**Description of the task:** Search the data for the string "Российской" and extract every line where it appears.

*** Given entries ***

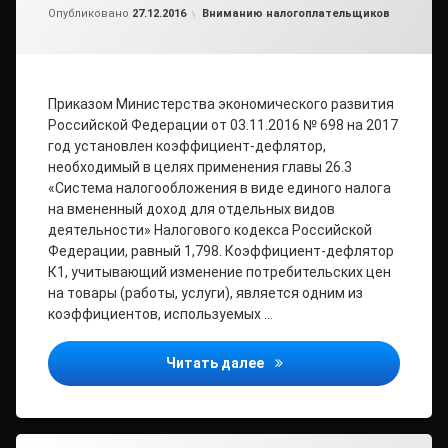
от
admin2
Рубрики:
Опубликовано
27.12.2016
Вниманию налогоплательщиков
Приказом Министерства экономического развития
Российской Федерации от 03.11.2016 № 698 на 2017
год установлен коэффициент-дефлятор,
необходимый в целях применения главы 26.3
«Система налогообложения в виде единого налога
на вмененный доход для отдельных видов
деятельности» Налогового кодекса Российской
Федерации, равный 1,798. Коэффициент-дефлятор
К1, учитывающий изменение потребительских цен
на товары (работы, услуги), является одним из
коэффициентов, используемых …
Утверждено значение коэ
Читать далее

*** End of Given entries ***

**Response area:**
Российской Федерации от 03.11.2016 № 698 на 2017
деятельности» Налогового кодекса Российской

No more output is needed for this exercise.